Drouot veut se réorganiser pour faire face à l’arrivée en France, dans deux ans, de Sotheby’s et Christie’s, au moment où son chiffre d’affaires, contrairement à celui, florissant, des grandes maisons de ventes britanniques, est sérieusement en baisse. Me Guy Loudmer et Me Jacques Tajan critiquent la gestion de Drouot.
PARIS - Pour réagir à une baisse des affaires – le chiffre d’affaires de Drouot a diminué de 7 % en 1995 – et lutter contre l’arrivée des maisons de vente étrangères à Paris, Me Joël-marie Millon lance ce qu’il qualifie d’entreprise "passionnante" et de "chance historique pour rebâtir notre profession". Il s’agit de la préparation d’une organisation toute nouvelle des commissaires-priseurs à Paris, "le Grand Drouot".

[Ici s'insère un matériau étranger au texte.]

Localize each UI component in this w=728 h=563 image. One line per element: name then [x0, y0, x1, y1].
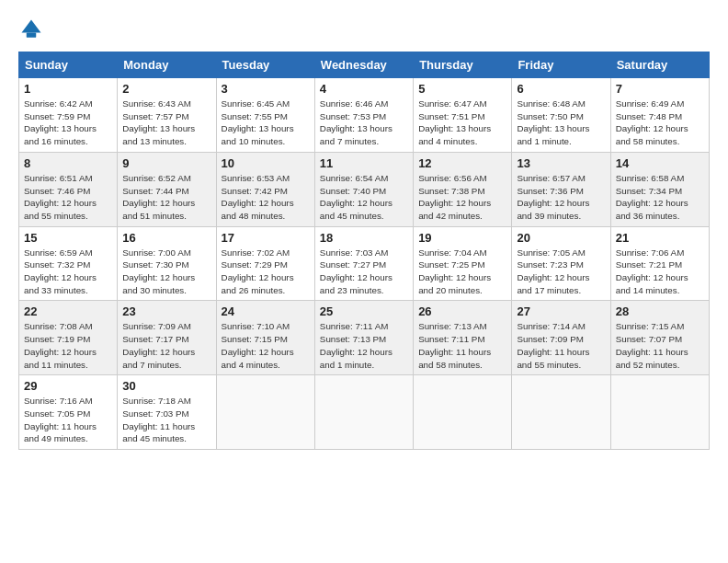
calendar-day-cell: 2Sunrise: 6:43 AM Sunset: 7:57 PM Daylig… — [118, 78, 216, 153]
logo-icon — [18, 17, 44, 42]
calendar-day-cell: 13Sunrise: 6:57 AM Sunset: 7:36 PM Dayli… — [512, 152, 610, 226]
calendar-day-cell: 29Sunrise: 7:16 AM Sunset: 7:05 PM Dayli… — [19, 375, 118, 450]
day-number: 15 — [24, 231, 112, 245]
day-number: 11 — [320, 156, 408, 170]
day-number: 8 — [24, 156, 112, 170]
day-detail: Sunrise: 7:03 AM Sunset: 7:27 PM Dayligh… — [320, 247, 408, 297]
day-number: 26 — [418, 304, 506, 318]
day-number: 3 — [222, 82, 310, 96]
day-detail: Sunrise: 6:58 AM Sunset: 7:34 PM Dayligh… — [616, 172, 704, 223]
calendar-day-cell: 3Sunrise: 6:45 AM Sunset: 7:55 PM Daylig… — [216, 78, 314, 153]
day-detail: Sunrise: 7:09 AM Sunset: 7:17 PM Dayligh… — [122, 320, 210, 371]
day-number: 28 — [616, 304, 704, 318]
calendar-week-row: 15Sunrise: 6:59 AM Sunset: 7:32 PM Dayli… — [19, 226, 710, 301]
weekday-header-wednesday: Wednesday — [314, 52, 413, 78]
day-detail: Sunrise: 7:16 AM Sunset: 7:05 PM Dayligh… — [24, 395, 112, 445]
calendar-day-cell: 17Sunrise: 7:02 AM Sunset: 7:29 PM Dayli… — [216, 226, 314, 301]
calendar-day-cell: 15Sunrise: 6:59 AM Sunset: 7:32 PM Dayli… — [19, 226, 118, 301]
day-detail: Sunrise: 6:48 AM Sunset: 7:50 PM Dayligh… — [517, 98, 605, 148]
day-number: 30 — [122, 379, 210, 393]
day-number: 27 — [517, 304, 605, 318]
calendar-day-cell: 20Sunrise: 7:05 AM Sunset: 7:23 PM Dayli… — [512, 226, 610, 301]
empty-cell — [314, 375, 413, 450]
calendar-day-cell: 16Sunrise: 7:00 AM Sunset: 7:30 PM Dayli… — [118, 226, 216, 301]
day-detail: Sunrise: 7:10 AM Sunset: 7:15 PM Dayligh… — [222, 320, 310, 371]
calendar-day-cell: 5Sunrise: 6:47 AM Sunset: 7:51 PM Daylig… — [414, 78, 512, 153]
calendar-week-row: 8Sunrise: 6:51 AM Sunset: 7:46 PM Daylig… — [19, 152, 710, 226]
day-detail: Sunrise: 6:52 AM Sunset: 7:44 PM Dayligh… — [122, 172, 210, 223]
day-number: 7 — [616, 82, 704, 96]
day-number: 25 — [320, 304, 408, 318]
day-number: 21 — [616, 231, 704, 245]
calendar-day-cell: 28Sunrise: 7:15 AM Sunset: 7:07 PM Dayli… — [610, 301, 709, 375]
weekday-header-saturday: Saturday — [610, 52, 709, 78]
calendar-day-cell: 14Sunrise: 6:58 AM Sunset: 7:34 PM Dayli… — [610, 152, 709, 226]
calendar-day-cell: 6Sunrise: 6:48 AM Sunset: 7:50 PM Daylig… — [512, 78, 610, 153]
calendar-day-cell: 24Sunrise: 7:10 AM Sunset: 7:15 PM Dayli… — [216, 301, 314, 375]
empty-cell — [414, 375, 512, 450]
day-detail: Sunrise: 7:04 AM Sunset: 7:25 PM Dayligh… — [418, 247, 506, 297]
day-detail: Sunrise: 7:00 AM Sunset: 7:30 PM Dayligh… — [122, 247, 210, 297]
day-number: 12 — [418, 156, 506, 170]
calendar-day-cell: 4Sunrise: 6:46 AM Sunset: 7:53 PM Daylig… — [314, 78, 413, 153]
day-detail: Sunrise: 6:59 AM Sunset: 7:32 PM Dayligh… — [24, 247, 112, 297]
day-number: 5 — [418, 82, 506, 96]
day-number: 2 — [122, 82, 210, 96]
calendar-week-row: 29Sunrise: 7:16 AM Sunset: 7:05 PM Dayli… — [19, 375, 710, 450]
day-detail: Sunrise: 6:47 AM Sunset: 7:51 PM Dayligh… — [418, 98, 506, 148]
day-number: 22 — [24, 304, 112, 318]
calendar-day-cell: 12Sunrise: 6:56 AM Sunset: 7:38 PM Dayli… — [414, 152, 512, 226]
day-number: 14 — [616, 156, 704, 170]
day-detail: Sunrise: 7:15 AM Sunset: 7:07 PM Dayligh… — [616, 320, 704, 371]
calendar-day-cell: 18Sunrise: 7:03 AM Sunset: 7:27 PM Dayli… — [314, 226, 413, 301]
day-number: 18 — [320, 231, 408, 245]
calendar-day-cell: 27Sunrise: 7:14 AM Sunset: 7:09 PM Dayli… — [512, 301, 610, 375]
calendar-day-cell: 9Sunrise: 6:52 AM Sunset: 7:44 PM Daylig… — [118, 152, 216, 226]
day-detail: Sunrise: 6:56 AM Sunset: 7:38 PM Dayligh… — [418, 172, 506, 223]
day-detail: Sunrise: 6:49 AM Sunset: 7:48 PM Dayligh… — [616, 98, 704, 148]
day-detail: Sunrise: 7:05 AM Sunset: 7:23 PM Dayligh… — [517, 247, 605, 297]
weekday-header-monday: Monday — [118, 52, 216, 78]
day-number: 13 — [517, 156, 605, 170]
calendar-day-cell: 23Sunrise: 7:09 AM Sunset: 7:17 PM Dayli… — [118, 301, 216, 375]
day-detail: Sunrise: 6:54 AM Sunset: 7:40 PM Dayligh… — [320, 172, 408, 223]
day-number: 19 — [418, 231, 506, 245]
calendar-week-row: 22Sunrise: 7:08 AM Sunset: 7:19 PM Dayli… — [19, 301, 710, 375]
calendar-day-cell: 30Sunrise: 7:18 AM Sunset: 7:03 PM Dayli… — [118, 375, 216, 450]
weekday-header-tuesday: Tuesday — [216, 52, 314, 78]
day-detail: Sunrise: 6:45 AM Sunset: 7:55 PM Dayligh… — [222, 98, 310, 148]
day-detail: Sunrise: 7:13 AM Sunset: 7:11 PM Dayligh… — [418, 320, 506, 371]
header — [18, 17, 710, 42]
weekday-header-sunday: Sunday — [19, 52, 118, 78]
day-detail: Sunrise: 7:08 AM Sunset: 7:19 PM Dayligh… — [24, 320, 112, 371]
calendar-day-cell: 10Sunrise: 6:53 AM Sunset: 7:42 PM Dayli… — [216, 152, 314, 226]
calendar-day-cell: 26Sunrise: 7:13 AM Sunset: 7:11 PM Dayli… — [414, 301, 512, 375]
day-detail: Sunrise: 6:43 AM Sunset: 7:57 PM Dayligh… — [122, 98, 210, 148]
day-number: 16 — [122, 231, 210, 245]
day-number: 20 — [517, 231, 605, 245]
weekday-header-row: SundayMondayTuesdayWednesdayThursdayFrid… — [19, 52, 710, 78]
calendar-day-cell: 21Sunrise: 7:06 AM Sunset: 7:21 PM Dayli… — [610, 226, 709, 301]
day-number: 17 — [222, 231, 310, 245]
day-detail: Sunrise: 7:06 AM Sunset: 7:21 PM Dayligh… — [616, 247, 704, 297]
logo — [18, 17, 48, 42]
calendar-day-cell: 22Sunrise: 7:08 AM Sunset: 7:19 PM Dayli… — [19, 301, 118, 375]
day-detail: Sunrise: 6:42 AM Sunset: 7:59 PM Dayligh… — [24, 98, 112, 148]
calendar-day-cell: 19Sunrise: 7:04 AM Sunset: 7:25 PM Dayli… — [414, 226, 512, 301]
calendar-table: SundayMondayTuesdayWednesdayThursdayFrid… — [18, 52, 710, 450]
day-detail: Sunrise: 6:51 AM Sunset: 7:46 PM Dayligh… — [24, 172, 112, 223]
day-number: 29 — [24, 379, 112, 393]
weekday-header-friday: Friday — [512, 52, 610, 78]
weekday-header-thursday: Thursday — [414, 52, 512, 78]
svg-marker-0 — [22, 20, 41, 33]
day-detail: Sunrise: 6:53 AM Sunset: 7:42 PM Dayligh… — [222, 172, 310, 223]
page-container: SundayMondayTuesdayWednesdayThursdayFrid… — [0, 0, 728, 459]
day-number: 1 — [24, 82, 112, 96]
day-number: 6 — [517, 82, 605, 96]
calendar-day-cell: 11Sunrise: 6:54 AM Sunset: 7:40 PM Dayli… — [314, 152, 413, 226]
empty-cell — [610, 375, 709, 450]
empty-cell — [216, 375, 314, 450]
calendar-day-cell: 1Sunrise: 6:42 AM Sunset: 7:59 PM Daylig… — [19, 78, 118, 153]
day-number: 23 — [122, 304, 210, 318]
calendar-day-cell: 25Sunrise: 7:11 AM Sunset: 7:13 PM Dayli… — [314, 301, 413, 375]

Dès l’ouverture du marché en 1998, comme le souhaite le président de la Compagnie des commissaires-priseurs de Paris, le Grand Drouot sera un "holding", une société regroupant les actions de plusieurs études, grâce à la future législation sur les sociétés commerciales à objet civil, en "sociétés de ventes".
Le principe du Grand Drouot, élaboré par Drouot et les cabinets de conseil Gide Loyrette Nouel et Arthur Andersen, est une version revue et corrigée de l’ancien projet de fédération. Les commissaires-priseurs qui choisiront de faire partie du Grand Drouot verseront à Drouot S.A., le "holding", une part de leurs indemnités, baptisées "Aide à la restructuration ou au rachat des études" (ARE). Le principe de cette indemnisation, dont les modalités restent à déterminer, a été promis l’an dernier par le gouvernement. Ainsi recapitalisé, Drouot S.A., distribuera en contrepartie, et en fonction de l’apport, des actions dont les dividendes seront payés aux commissaires-priseurs. Dans la plupart des cas, ces derniers seront déjà regroupés dans des études plus importantes – les premiers de ces regroupements, selon Me Millon, devant intervenir dans les prochaines semaines.
"Il faut d’abord faire le ménage"
"Il ne s’agit surtout pas de réinstaurer une sorte de bourse commune qui permettrait à certains de s’endormir, insiste Me Millon. La prospérité du Grand Drouot se fera en fonction des efforts et des affaires de ses membres. Nous avons la chance de bâtir un modèle de ventes à la française. Pourquoi faire une mauvaise copie quand on peut faire un bon original ?"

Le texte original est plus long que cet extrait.